Watch the weather. While the sky will still get dark if clouds cover the sun, you won't see the dramatic effects of the eclipse. Food will be available for purchase, and free solar eclipse glasses will be available for viewing.

The eclipse isn't just a couple of moments in the dark in the middle of the day.

In addition to its preparation event, the Fort Wayne Astronomical Society also will help people experience the solar eclipse by having members out from noon to 3 p.m. August 21 in the plaza outside the main library, a group news release said. Most people will expect to see it in some way even if only on television. The Bravas and Ragin' Cajun food trucks also will be parked nearby so people can enjoy food while they watch.

And finally, try your local library for eclipse viewing parties. "It is not for direct sight and eye damages won't be noticed right away". Read and follow any instructions printed on or packaged with the filter.

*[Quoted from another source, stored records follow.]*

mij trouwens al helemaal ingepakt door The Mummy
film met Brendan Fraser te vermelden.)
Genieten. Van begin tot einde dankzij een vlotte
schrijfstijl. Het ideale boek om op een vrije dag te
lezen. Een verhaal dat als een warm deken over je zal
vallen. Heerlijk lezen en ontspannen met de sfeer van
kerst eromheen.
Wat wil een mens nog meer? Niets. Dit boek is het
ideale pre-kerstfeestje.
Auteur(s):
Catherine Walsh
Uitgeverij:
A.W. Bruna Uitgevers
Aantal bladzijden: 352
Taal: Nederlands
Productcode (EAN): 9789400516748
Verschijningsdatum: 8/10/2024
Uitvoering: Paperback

For anyone at a place where a partial solar eclipse with occur, the use of solar filters is mandatory. While this may not cause permanent blindness, people who stare at the eclipse for long enough without eye protection could suffer permanent damage to their vision. Do not remove them while looking at the sun.

Aspiring eclipse watchers in northern IL only will be able to see about 87 percent of the sun obscured. These can easily be made by simply poking a pin-sized hole (thus the name) in a piece of cardboard, and then holding the cardboard such that the sunlight passes through the hole and falls onto a viewing surface (a white piece of paper, sidewalk, garage door, etc.) To focus the image, the observer simply moves the cardboard farther or nearer from the viewing surface.